L’imprenditore aveva aperto nel 2023 una sede a Castellammare. Nonostante un’interdittiva, la ditta riconducibile ai Cesarano continuava ad operare. L’uomo, spaventato dalle incursioni, decide di assumere Esposito pensando di garantirsi una tregua.
Ma la tregua non è mai arrivata.
In breve tempo, i rapporti si ribaltano: Esposito non è più l’uomo che doveva tenere lontani i Cesarano, ma diventa il protagonista di una manovra aggressiva. Durante un controllo dei carabinieri nella sede di via Roma, emerge l’incredibile: l’insegna RDC era stata sostituita con “Esposito Funerali”, come se l’azienda fosse stata rilevata d’imperio.
Un gesto che gli inquirenti considerano un punto di svolta, la prova concreta dell’espansione dei D’Alessandro nel settore funerario.
Un territorio soffocato dal monopolio mafioso
La fotografia che emerge è cupa e nitida: Castellammare è un territorio dove dolore e morte diventano business, dove la scelta dell’agenzia funebre non è libera ma condizionata dalla paura, dove un ospedale può trasformarsi in un bancone controllato dalle cosche.

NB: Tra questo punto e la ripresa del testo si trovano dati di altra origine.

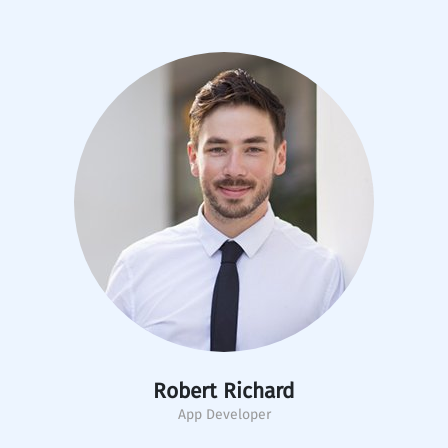
Robert Richard
App Developer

La guerra tra i clan non è una guerra di sangue (non ancora), ma una guerra di affari, di infiltrazioni, di segnali, di soprusi.
Una guerra silenziosa che, come spesso accade, si combatte sulle spalle degli imprenditori e dei cittadini, costretti a muoversi in un labirinto fatto di minacce, parentele, intimidazioni e false protezioni.